▸ Problem to work on
Look through the listing below, and wherever a line has the string "when", pull it out.

▸ Material shown
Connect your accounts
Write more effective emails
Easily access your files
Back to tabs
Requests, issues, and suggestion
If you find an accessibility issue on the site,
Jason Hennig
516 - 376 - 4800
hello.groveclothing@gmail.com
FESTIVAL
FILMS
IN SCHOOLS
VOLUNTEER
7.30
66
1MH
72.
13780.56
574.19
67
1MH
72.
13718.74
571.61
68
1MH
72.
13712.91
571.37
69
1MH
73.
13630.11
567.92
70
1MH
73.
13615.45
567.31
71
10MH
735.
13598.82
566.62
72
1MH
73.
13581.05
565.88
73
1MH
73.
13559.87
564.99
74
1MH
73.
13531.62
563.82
...
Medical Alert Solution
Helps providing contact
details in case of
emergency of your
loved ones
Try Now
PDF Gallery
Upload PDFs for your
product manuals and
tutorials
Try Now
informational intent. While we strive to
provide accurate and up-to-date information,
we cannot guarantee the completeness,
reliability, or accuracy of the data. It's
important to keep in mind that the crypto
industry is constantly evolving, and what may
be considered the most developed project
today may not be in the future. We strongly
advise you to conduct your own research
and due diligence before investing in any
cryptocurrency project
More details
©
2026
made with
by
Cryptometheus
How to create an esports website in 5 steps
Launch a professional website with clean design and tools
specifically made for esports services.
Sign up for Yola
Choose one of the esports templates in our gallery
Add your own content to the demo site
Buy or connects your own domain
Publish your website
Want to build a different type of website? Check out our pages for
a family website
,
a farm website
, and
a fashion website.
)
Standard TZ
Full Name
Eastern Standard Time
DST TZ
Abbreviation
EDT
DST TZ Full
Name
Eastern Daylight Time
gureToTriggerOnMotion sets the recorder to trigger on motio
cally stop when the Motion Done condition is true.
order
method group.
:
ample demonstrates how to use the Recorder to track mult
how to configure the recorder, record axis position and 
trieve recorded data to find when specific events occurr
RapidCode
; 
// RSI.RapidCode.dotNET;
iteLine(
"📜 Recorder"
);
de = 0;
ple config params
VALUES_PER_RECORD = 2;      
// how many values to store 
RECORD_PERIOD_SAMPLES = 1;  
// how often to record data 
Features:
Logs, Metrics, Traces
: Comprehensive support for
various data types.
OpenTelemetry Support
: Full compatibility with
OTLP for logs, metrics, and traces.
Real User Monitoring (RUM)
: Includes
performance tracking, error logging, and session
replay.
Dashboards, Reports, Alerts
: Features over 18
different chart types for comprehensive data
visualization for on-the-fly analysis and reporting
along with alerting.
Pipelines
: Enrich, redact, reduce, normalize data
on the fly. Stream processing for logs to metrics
...
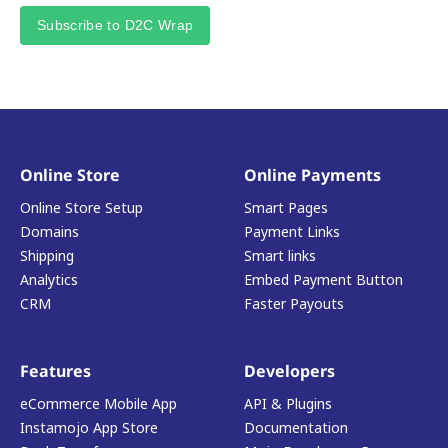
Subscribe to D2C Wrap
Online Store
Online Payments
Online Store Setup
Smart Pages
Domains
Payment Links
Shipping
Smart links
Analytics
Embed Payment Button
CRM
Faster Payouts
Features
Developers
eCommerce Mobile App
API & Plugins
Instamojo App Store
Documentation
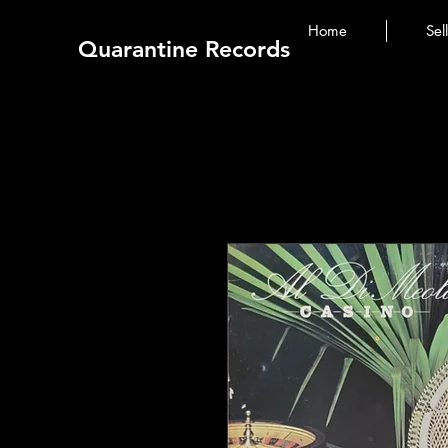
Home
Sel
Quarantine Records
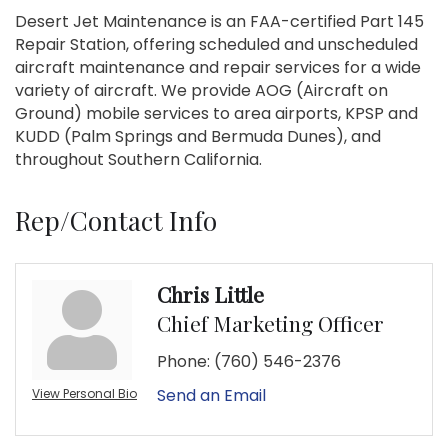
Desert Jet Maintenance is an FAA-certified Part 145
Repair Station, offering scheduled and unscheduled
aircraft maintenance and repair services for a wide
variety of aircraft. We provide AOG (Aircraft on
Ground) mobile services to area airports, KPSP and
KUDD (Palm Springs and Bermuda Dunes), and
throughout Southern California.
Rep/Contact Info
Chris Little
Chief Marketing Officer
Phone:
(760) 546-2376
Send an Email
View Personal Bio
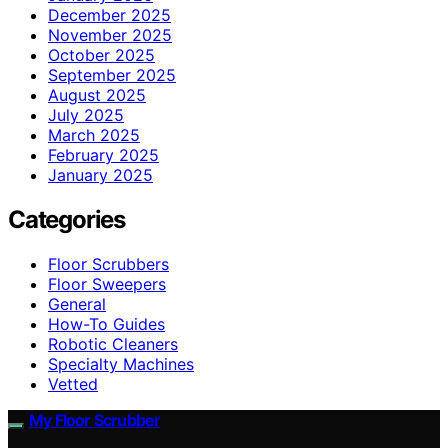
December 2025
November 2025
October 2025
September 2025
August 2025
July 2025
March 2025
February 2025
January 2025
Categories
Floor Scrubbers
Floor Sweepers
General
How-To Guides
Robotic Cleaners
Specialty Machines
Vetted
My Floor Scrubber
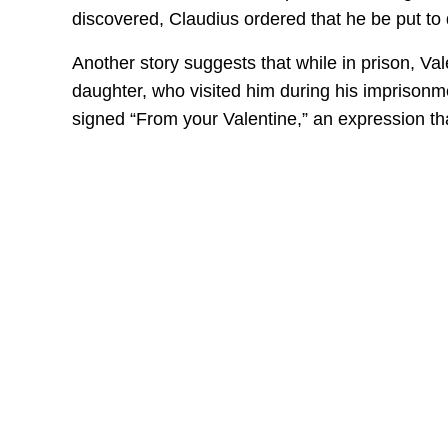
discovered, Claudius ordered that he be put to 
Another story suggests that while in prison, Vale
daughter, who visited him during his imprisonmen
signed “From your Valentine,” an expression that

▸ Final answer
cally stop when the Motion Done condition is true.
trieve recorded data to find when specific events occurr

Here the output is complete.